Thursday, January 3, 2013

Vendor fraud takes many forms

Vendor fraud is like a leaky water main. Little by little it drains your company's resources, but is often hard to detect. One survey found that U.S. businesses lose $65 billion annually to fraud, or about 5% of their revenues. And much of that fraud is committed by company suppliers, with or without the help of insiders.
Common schemes include the following:
  • Overbilling. A supplier may alter an invoice by nudging the unit price higher or paring down the quantity to be delivered. Although billing departments make honest mistakes when preparing invoices, a pattern of such anomalies may warrant investigation.
  • Bid rigging. One of your employees, often in collusion with a vendor, may bypass certain suppliers and award a contract to a higher-priced firm — for a piece of the profits.
  • Kickbacks. To secure a company's business, a vendor may cut a deal with an insider. A portion of the vendor's revenue may be "kicked back" to the employee as compensation for steering business a certain way.
  • Fictitious vendors. In some cases, an employee will scour vendor files and find a company that's no longer in business. Using that firm's name and letterhead, the employee then prepares invoices and steers payments to a personal post office box or bank account.
  • Delivery fraud. Sometimes goods show up at the shipping dock, but they're damaged. Or the quantity to be delivered doesn't match the packing slip. Again, honest mistakes happen.
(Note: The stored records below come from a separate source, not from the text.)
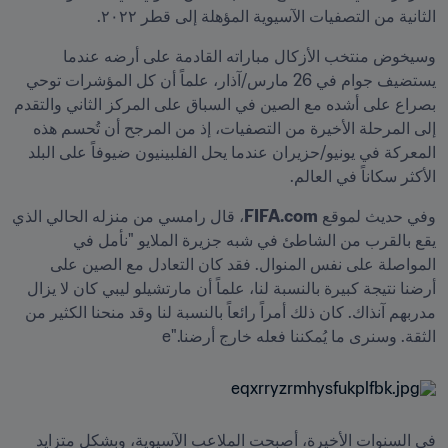
الثانية من التصفيات الآسيوية المؤهلة إلى قطر ٢٠٢٢.
وسيخوض منتخب الأزكال مباراته القادمة على أرضه عندما 
يستضيف جوام في 26 مارس/آذار، علماً أن كل المؤشرات توحي 
بصراع على أشده مع الصين في السباق على المركز الثاني والتقدم 
إلى المرحلة الأخيرة من التصفيات، إذ من المرجح أن تُحسم هذه 
المعركة في يونيو/حزيران عندما يحل الفلبينيون ضيوفاً على البلد 
الأكثر سكاناً في العالم.
وفي حديث لموقع 
FIFA.com
، قال رامسي من منزله الحالي الذي 
يقع بالقرب من الشاطئ في شبه جزيرة الملايو "نأمل في 
المواصلة على نفس المنوال. فقد كان التعادل مع الصين على 
أرضنا نتيجة كبيرة بالنسبة لنا، علماً أن مارتشيلو ليبي كان لا يزال 
مدربهم آنذاك. كان ذلك أمراً رائعاً بالنسبة لنا وقد منحنا الكثير من 
الثقة. وسنرى ما يُمكننا فعله خارج أرضنا."e
في السنوات الأخيرة، أصبحت الملاعب الآسيوية، وبشكل متزايد 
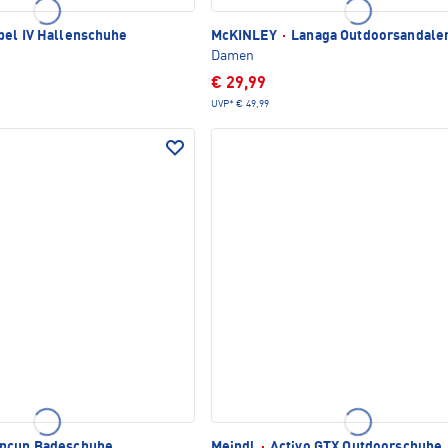
el IV Hallenschuhe
McKINLEY
·
Lanaga Outdoorsandale
Damen
€ 29,99
UVP*
€ 49,99
ncun Badeschuhe
Meindl
·
Activo GTX Outdoorschuhe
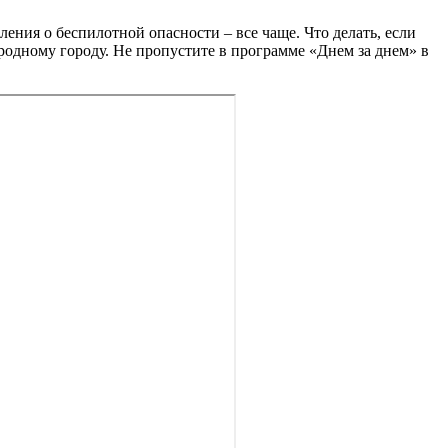
ления о беспилотной опасности – все чаще. Что делать, если
родному городу. Не пропустите в программе «Днем за днем» в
But if such "mistakes" occur week in and week out, be suspicious.
To prevent vendor fraud, consider implementing these policies:
  • Establish an anonymous fraud hotline. Most frauds are exposed by tips, often from those inside the company. To find the leak, you may need to dig.
  • Screen new hires. Rigorous background checks can prevent problems later on. Someone who's been convicted of embezzlement at another company may not be the best choice for your purchasing department.
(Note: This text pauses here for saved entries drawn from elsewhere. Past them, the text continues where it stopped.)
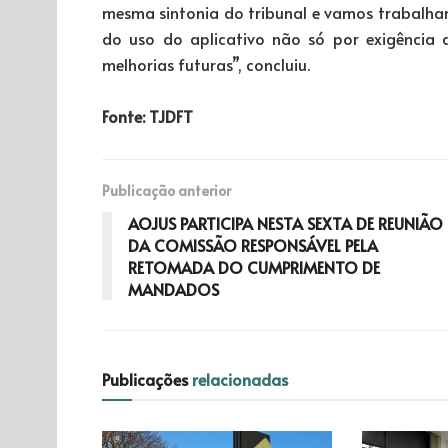
mesma sintonia do tribunal e vamos trabalha
do uso do aplicativo não só por exigência
melhorias futuras”, concluiu.
Fonte: TJDFT
Publicação anterior
AOJUS PARTICIPA NESTA SEXTA DE REUNIÃO
DA COMISSÃO RESPONSÁVEL PELA
RETOMADA DO CUMPRIMENTO DE
MANDADOS
Publicações
relacionadas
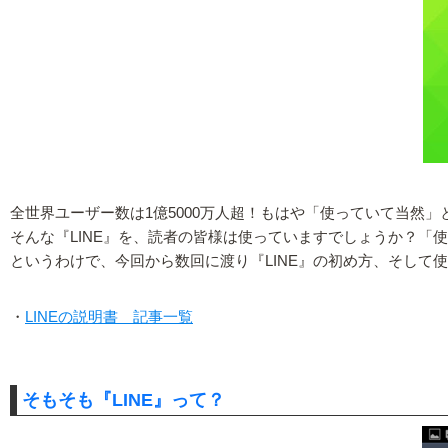
全世界ユーザー数は1億5000万人超！もはや「使っていて当然」
そんな『LINE』を、読者の皆様は使っていますでしょうか？「
というわけで、今回から数回に渡り『LINE』の初め方、そして
・
LINEの説明書 記事一覧
そもそも『LINE』って？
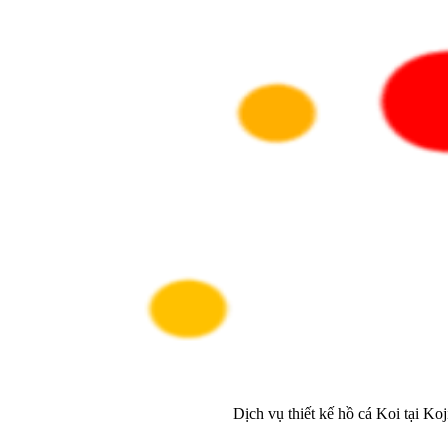
Dịch vụ thiết kế hồ cá Koi tại Ko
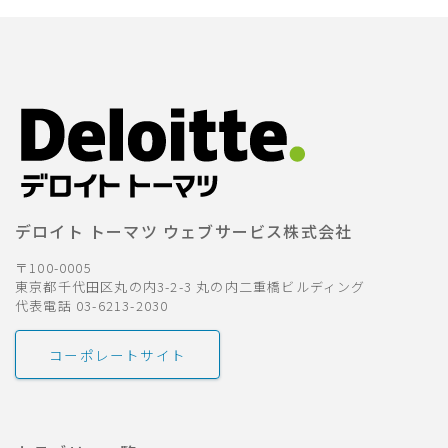
デロイト トーマツ ウェブサービス株式会社
〒100-0005
東京都千代田区丸の内3-2-3 丸の内二重橋ビルディング
代表電話 03-6213-2030
コーポレートサイト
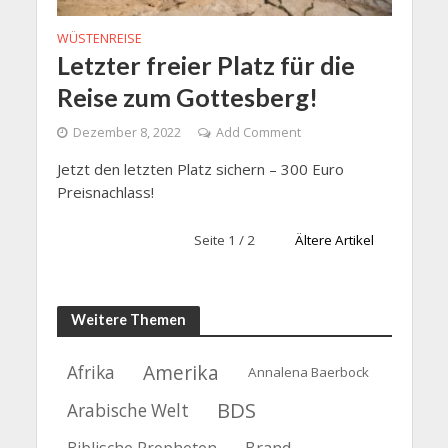
WÜSTENREISE
Letzter freier Platz für die
Reise zum Gottesberg!
Dezember 8, 2022
Add Comment
Jetzt den letzten Platz sichern – 300 Euro
Preisnachlass!
Seite 1 / 2
Ältere Artikel
Weitere Themen
Amerika
Afrika
Annalena Baerbock
BDS
Arabische Welt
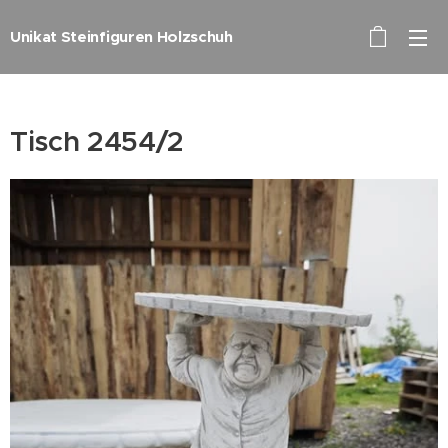
Unikat Steinfiguren Holzschuh
Tisch 2454/2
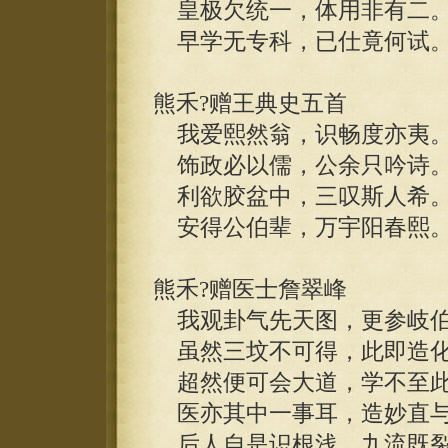
皇极欠统一，体用非有二
早学无专科，已仕竟何试
熊禾?赠王典史五首
我爱熙然翁，识畅度亦夷
饰政必以儒，公余只吟诗
利欲胶盆中，三叹斯人希
安得公伯辈，万宇阳春熙
熊禾?赠医士詹翠峰
我观卦气先天图，更参岐伯
虽然三坟不可得，此即造化
超然便可会大道，学不至此
医亦其中一事耳，造妙直与
后人自是识根浅，九流既裂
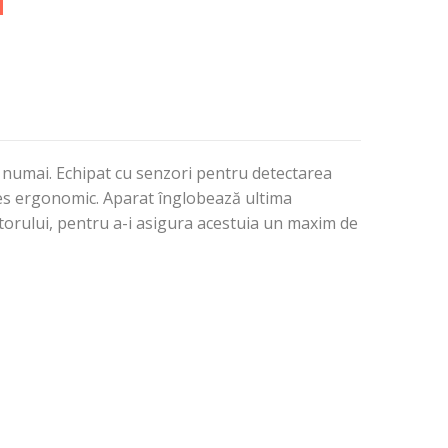
nu numai. Echipat cu senzori pentru detectarea
ales ergonomic. Aparat înglobează ultima
torului, pentru a-i asigura acestuia un maxim de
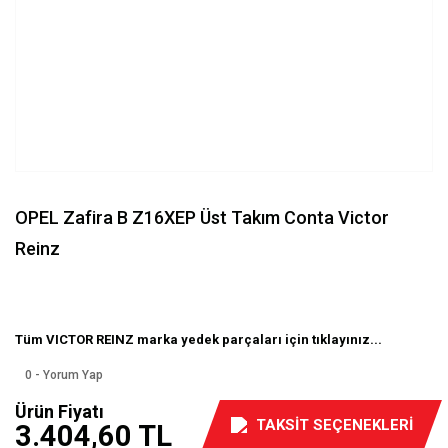
OPEL Zafira B Z16XEP Üst Takım Conta Victor
Reinz
Tüm VICTOR REINZ marka yedek parçaları için tıklayınız...
0 - Yorum Yap
Ürün Fiyatı
TAKSİT SEÇENEKLERİ
3.404,60 TL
  • Validate your vendors. To prevent fictitious vendor schemes, regularly review each supplier's tax identification number, street address, and contact information. Remove duplicate files and purge defunct vendors from your records.
  • Watch the shipping dock. Log every delivery and compare packing slips with goods delivered. Set specific delivery times, preferably when business is slow, so your employees can concentrate on the matter at hand.
  • Get regular audits. If employees know that the auditor is coming, they may think twice about conspiring with vendors.